[Items from a data source]

◇ ◇ ◇

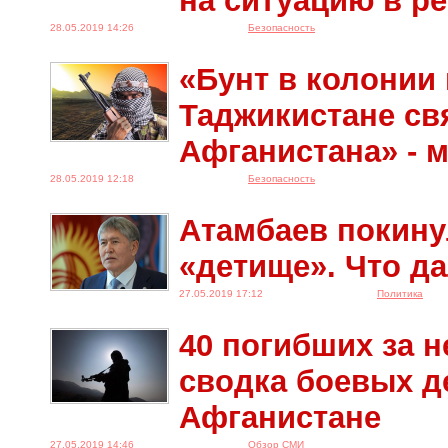
на ситуацию в р
28.05.2019 14:26
Безопасность
«Бунт в колонии 
Таджикистане св
Афганистана» - 
28.05.2019 12:18
Безопасность
Атамбаев покину
«детище». Что д
27.05.2019 17:12
Политика
40 погибших за 
сводка боевых д
Афганистане
27.05.2019 14:46
Обзор СМИ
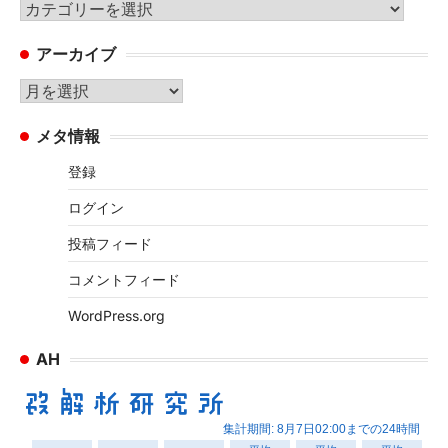
カ
テ
アーカイブ
ゴ
リ
ア
ー
ー
メタ情報
カ
イ
登録
ブ
ログイン
投稿フィード
コメントフィード
WordPress.org
AH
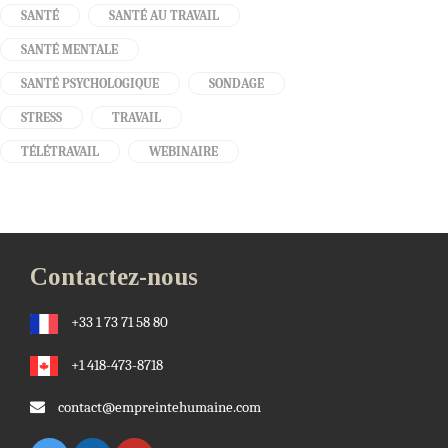
SANTÉ
SANTÉ AU TRAVAIL
SANTÉ MENTALE
SANTÉ PSYCHOLOGIQUE
SONDAGE
STRESS
TRAVAIL
TÉLÉTRAVAIL
WEBINAIRE
Contactez-nous
+33 1 73 71 58 80
+1 418-473-8718
contact@empreintehumaine.com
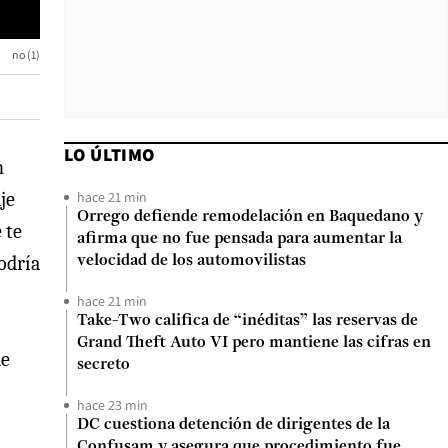
no (1)
LO ÚLTIMO
n
hace 21 min
je
Orrego defiende remodelación en Baquedano y
 te
afirma que no fue pensada para aumentar la
odría
velocidad de los automovilistas
hace 21 min
Take-Two califica de “inéditas” las reservas de
Grand Theft Auto VI pero mantiene las cifras en
de
secreto
hace 23 min
DC cuestiona detención de dirigentes de la
Confusam y asegura que procedimiento fue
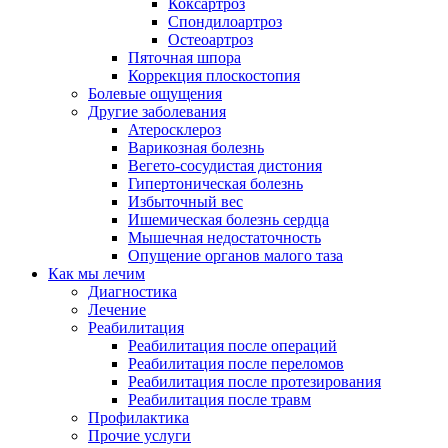
Коксартроз
Спондилоартроз
Остеоартроз
Пяточная шпора
Коррекция плоскостопия
Болевые ощущения
Другие заболевания
Атеросклероз
Варикозная болезнь
Вегето-сосудистая дистония
Гипертоническая болезнь
Избыточный вес
Ишемическая болезнь сердца
Мышечная недостаточность
Опущение органов малого таза
Как мы лечим
Диагностика
Лечение
Реабилитация
Реабилитация после операций
Реабилитация после переломов
Реабилитация после протезирования
Реабилитация после травм
Профилактика
Прочие услуги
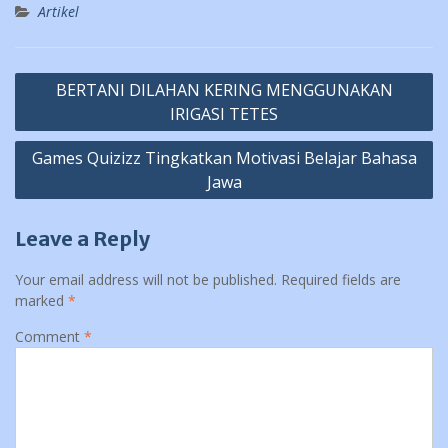
Artikel
Post
BERTANI DILAHAN KERING MENGGUNAKAN
navigation
IRIGASI TETES
Games Quizizz Tingkatkan Motivasi Belajar Bahasa
Jawa
Leave a Reply
Your email address will not be published.
Required fields are
marked
*
Comment
*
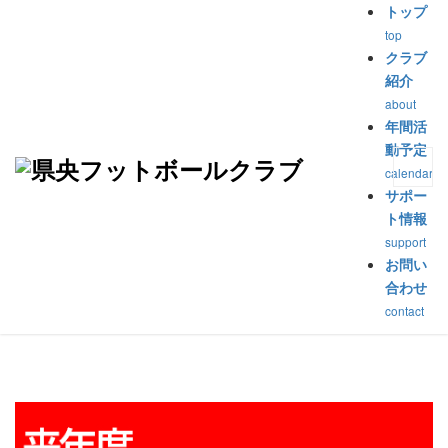
トップ
top
トップ
>
イベント
>
【欠席入力】
クラブ
紹介
【欠席入力】
about
年間活
動予定
公開済み: 2018年7月4日
作成者:
suzuki
calendar
サポー
2018年9月16日
:
ト情報
:
欠席入力
support
お問い
合わせ
x
￩
￫
contact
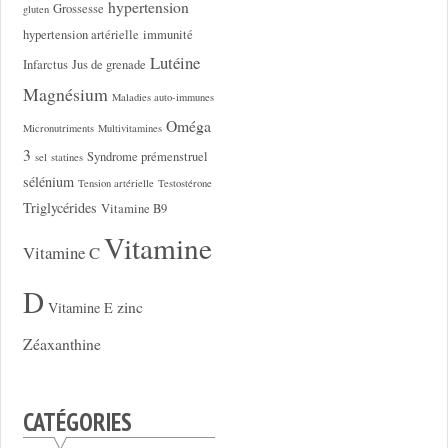
hypertension
Grossesse
gluten
hypertension artérielle
immunité
Lutéine
Infarctus
Jus de grenade
Magnésium
Maladies auto-immunes
Oméga
Micronutriments
Multivitamines
3
Syndrome prémenstruel
sel
statines
sélénium
Tension artérielle
Testostérone
Triglycérides
Vitamine B9
Vitamine
Vitamine C
D
zinc
Vitamine E
Zéaxanthine
CATÉGORIES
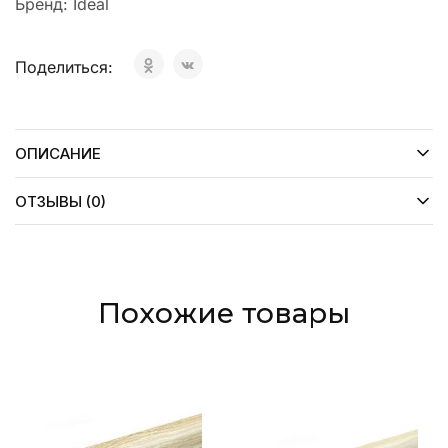
Бренд:
Ideal
Поделиться:
ОПИСАНИЕ
ОТЗЫВЫ (0)
Похожие товары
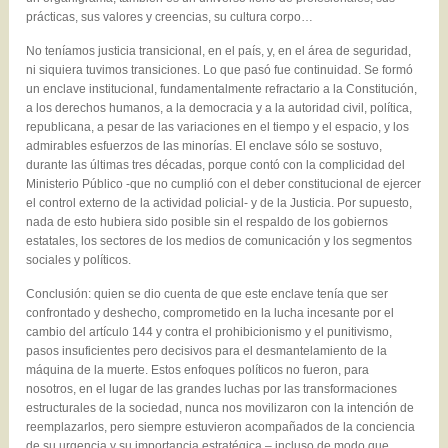
prácticas, sus valores y creencias, su cultura corpo…
No teníamos justicia transicional, en el país, y, en el área de seguridad,
ni siquiera tuvimos transiciones. Lo que pasó fue continuidad. Se formó
un enclave institucional, fundamentalmente refractario a la Constitución,
a los derechos humanos, a la democracia y a la autoridad civil, política,
republicana, a pesar de las variaciones en el tiempo y el espacio, y los
admirables esfuerzos de las minorías. El enclave sólo se sostuvo,
durante las últimas tres décadas, porque contó con la complicidad del
Ministerio Público -que no cumplió con el deber constitucional de ejercer
el control externo de la actividad policial- y de la Justicia. Por supuesto,
nada de esto hubiera sido posible sin el respaldo de los gobiernos
estatales, los sectores de los medios de comunicación y los segmentos
sociales y políticos.
Conclusión: quien se dio cuenta de que este enclave tenía que ser
confrontado y deshecho, comprometido en la lucha incesante por el
cambio del artículo 144 y contra el prohibicionismo y el punitivismo,
pasos insuficientes pero decisivos para el desmantelamiento de la
máquina de la muerte. Estos enfoques políticos no fueron, para
nosotros, en el lugar de las grandes luchas por las transformaciones
estructurales de la sociedad, nunca nos movilizaron con la intención de
reemplazarlos, pero siempre estuvieron acompañados de la conciencia
de su urgencia y su importancia estratégica – incluso de modo que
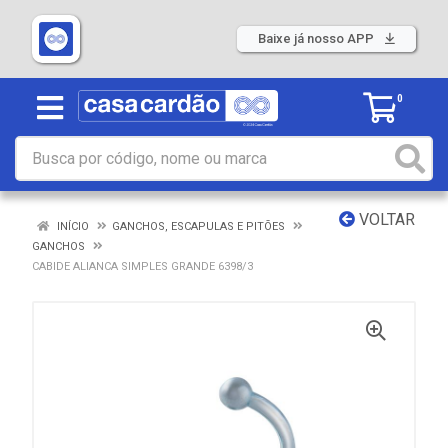
Baixe já nosso APP
0
VOLTAR
INÍCIO
GANCHOS, ESCAPULAS E PITÕES
GANCHOS
CABIDE ALIANCA SIMPLES GRANDE 6398/3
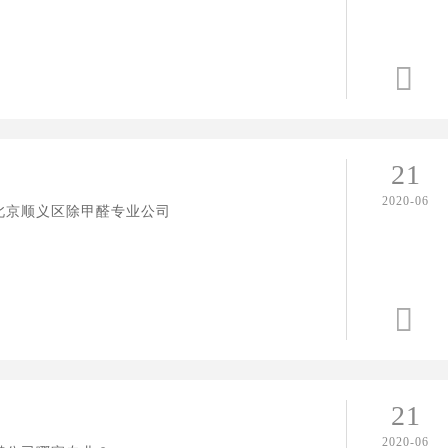

21
司
2020-06
北京顺义区除甲醛专业公司

21
2020-06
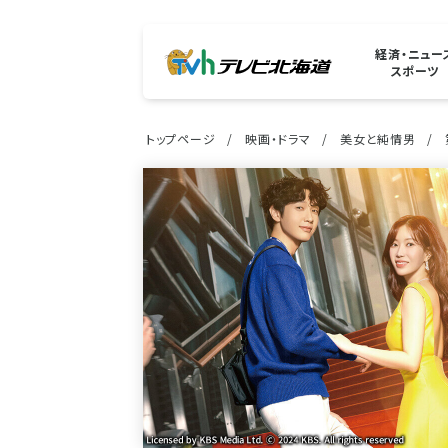
経済・ニュー
スポーツ
トップページ
映画・ドラマ
美女と純情男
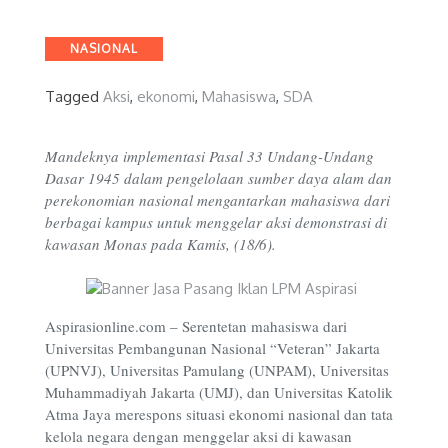
Categories
NASIONAL
Tagged
Aksi
,
ekonomi
,
Mahasiswa
,
SDA
Mandeknya implementasi Pasal 33 Undang-Undang
Dasar 1945 dalam pengelolaan sumber daya alam dan
perekonomian nasional mengantarkan mahasiswa dari
berbagai kampus untuk menggelar aksi demonstrasi di
kawasan Monas pada Kamis, (18/6).
Aspirasionline.com –
Serentetan mahasiswa dari
Universitas Pembangunan Nasional “Veteran” Jakarta
(UPNVJ), Universitas Pamulang (UNPAM), Universitas
Muhammadiyah Jakarta (UMJ), dan Universitas Katolik
Atma Jaya merespons situasi ekonomi nasional dan tata
kelola negara dengan menggelar aksi di kawasan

◇ ◇ ◇

- EXERCISE DESCRIPTION:
Go line by line through the data and copy any that contain "hypertension".

- OUTPUT:
hypertension
hypertension artérielle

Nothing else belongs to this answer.